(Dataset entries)
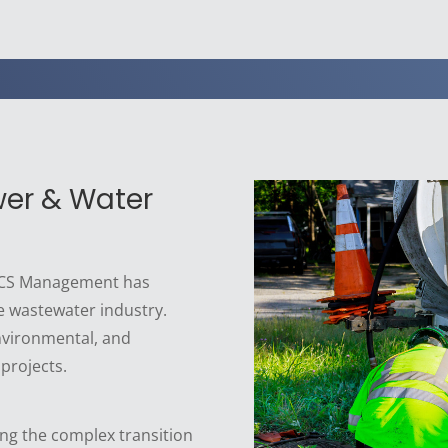
wer & Water
 BCS Management has
e wastewater industry.
nvironmental, and
 projects.
ng the complex transition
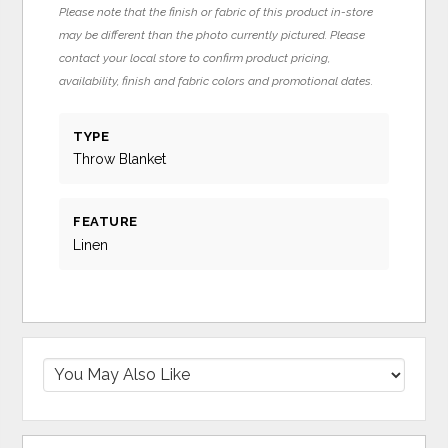
Please note that the finish or fabric of this product in-store
may be different than the photo currently pictured. Please
contact your local store to confirm product pricing,
availability, finish and fabric colors and promotional dates.
TYPE
Throw Blanket
FEATURE
Linen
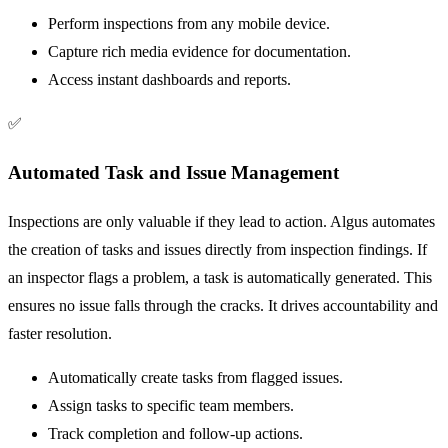
Perform inspections from any mobile device.
Capture rich media evidence for documentation.
Access instant dashboards and reports.
✅
Automated Task and Issue Management
Inspections are only valuable if they lead to action. Algus automates
the creation of tasks and issues directly from inspection findings. If
an inspector flags a problem, a task is automatically generated. This
ensures no issue falls through the cracks. It drives accountability and
faster resolution.
Automatically create tasks from flagged issues.
Assign tasks to specific team members.
Track completion and follow-up actions.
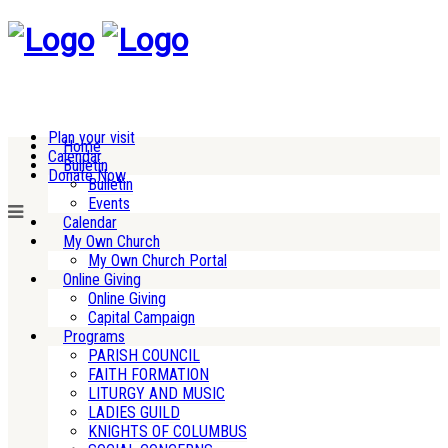
Plan your visit
Home
Calendar
Bulletin
Donate Now
Bulletin
Events
Calendar
My Own Church
My Own Church Portal
Online Giving
Online Giving
Capital Campaign
Programs
PARISH COUNCIL
FAITH FORMATION
LITURGY AND MUSIC
LADIES GUILD
KNIGHTS OF COLUMBUS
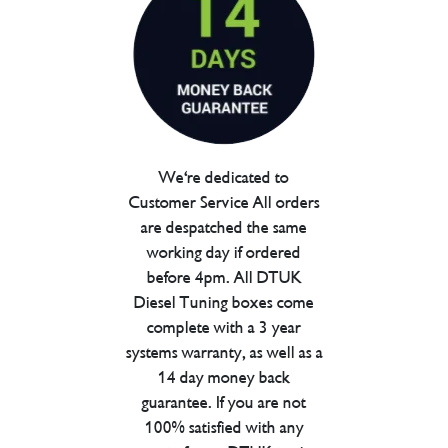
We're dedicated to
Customer Service All orders
are despatched the same
working day if ordered
before 4pm. All DTUK
Diesel Tuning boxes come
complete with a 3 year
systems warranty, as well as a
14 day money back
guarantee. If you are not
100% satisfied with any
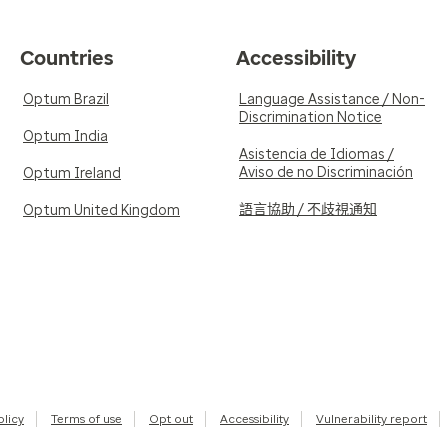
Countries
Accessibility
Optum Brazil
Language Assistance / Non-
Discrimination Notice
Optum India
Asistencia de Idiomas /
Aviso de no Discriminación
Optum Ireland
語言協助 / 不歧視通知
Optum United Kingdom
olicy
Terms of use
Opt out
Accessibility
Vulnerability report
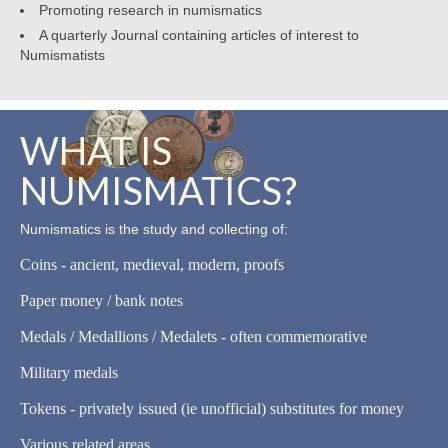
Promoting research in numismatics
A quarterly Journal containing articles of interest to
Numismatists
WHAT IS
NUMISMATICS?
Numismatics is the study and collecting of:
Coins - ancient, medieval, modern, proofs
Paper money / bank notes
Medals / Medallions / Medalets - often commemorative
Military medals
Tokens - privately issued (ie unofficial) substitutes for money
Various related areas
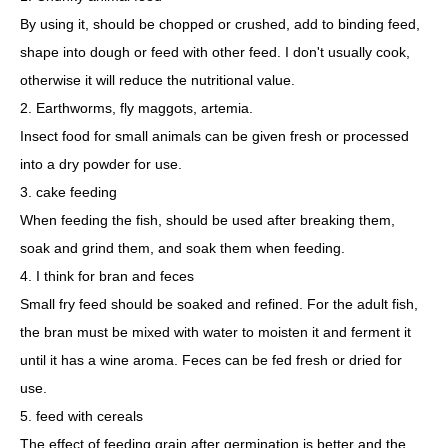
By using it, should be chopped or crushed, add to binding feed,
shape into dough or feed with other feed. I don't usually cook,
otherwise it will reduce the nutritional value.
2. Earthworms, fly maggots, artemia.
Insect food for small animals can be given fresh or processed
into a dry powder for use.
3. cake feeding
When feeding the fish, should be used after breaking them,
soak and grind them, and soak them when feeding.
4. I think for bran and feces
Small fry feed should be soaked and refined. For the adult fish,
the bran must be mixed with water to moisten it and ferment it
until it has a wine aroma. Feces can be fed fresh or dried for
use.
5. feed with cereals
The effect of feeding grain after germination is better and the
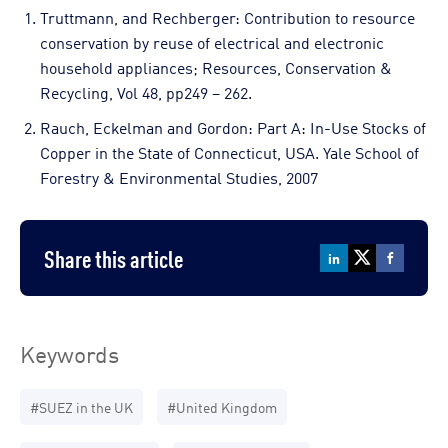
Truttmann, and Rechberger: Contribution to resource
conservation by reuse of electrical and electronic
household appliances; Resources, Conservation &
Recycling, Vol 48, pp249 – 262.
Rauch, Eckelman and Gordon: Part A: In-Use Stocks of
Copper in the State of Connecticut, USA. Yale School of
Forestry & Environmental Studies, 2007
Share this article
Keywords
#SUEZ in the UK
#United Kingdom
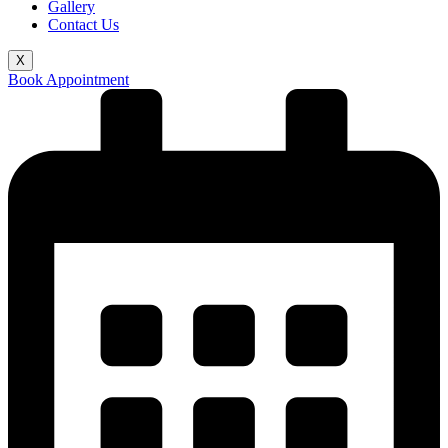
Gallery
Contact Us
X
Book Appointment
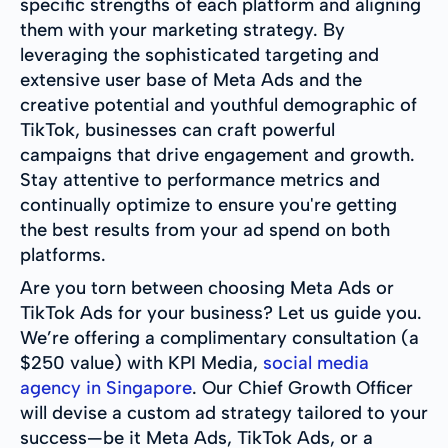
specific strengths of each platform and aligning
them with your marketing strategy. By
leveraging the sophisticated targeting and
extensive user base of Meta Ads and the
creative potential and youthful demographic of
TikTok, businesses can craft powerful
campaigns that drive engagement and growth.
Stay attentive to performance metrics and
continually optimize to ensure you're getting
the best results from your ad spend on both
platforms.
Are you torn between choosing Meta Ads or
TikTok Ads for your business? Let us guide you.
We’re offering a complimentary consultation (a
$250 value) with KPI Media,
social media
agency in Singapore
. Our Chief Growth Officer
will devise a custom ad strategy tailored to your
success—be it Meta Ads, TikTok Ads, or a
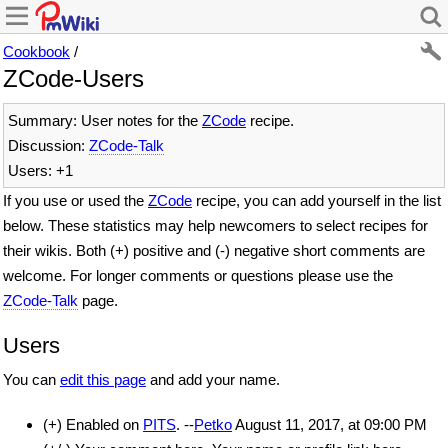
Cookbook
/
ZCode-Users
Summary: User notes for the
ZCode
recipe.
Discussion:
ZCode-Talk
Users: +1
If you use or used the
ZCode
recipe, you can add yourself in the list
below. These statistics may help newcomers to select recipes for
their wikis. Both (+) positive and (-) negative short comments are
welcome. For longer comments or questions please use the
ZCode-Talk
page.
Users
You can
edit this page
and add your name.
(+) Enabled on
PITS
. --
Petko
August 11, 2017, at 09:00 PM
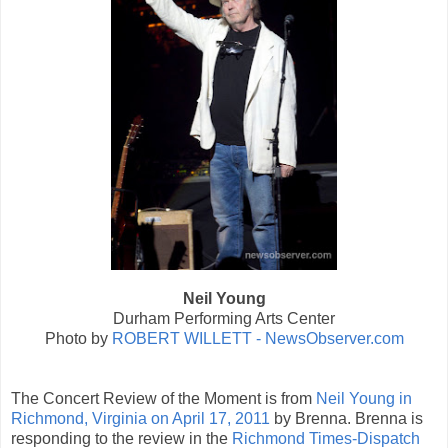
Neil Young
Durham Performing Arts Center
Photo by
ROBERT WILLETT - NewsObserver.com
The Concert Review of the Moment is from
Neil Young in
Richmond, Virginia on April 17, 2011
by Brenna. Brenna is
responding to the review in the
Richmond Times-Dispatch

(TASK ITEM): Exercise for the records above: copy only the lines from the one with "guarantee. If you are not" to the one with "Promoting research in numismatics", both ends kept, and drop the pictures.

(OUTPUT OF THE EXERCISE):
guarantee. If you are not
100% satisfied with any
Countries
Accessibility
Optum Brazil
Language Assistance / Non-
Discrimination Notice
Optum India
Asistencia de Idiomas /
Aviso de no Discriminación
Optum Ireland
語言協助 / 不歧視通知
Optum United Kingdom
olicy
Terms of use
Opt out
Accessibility
Vulnerability report
Promoting research in numismatics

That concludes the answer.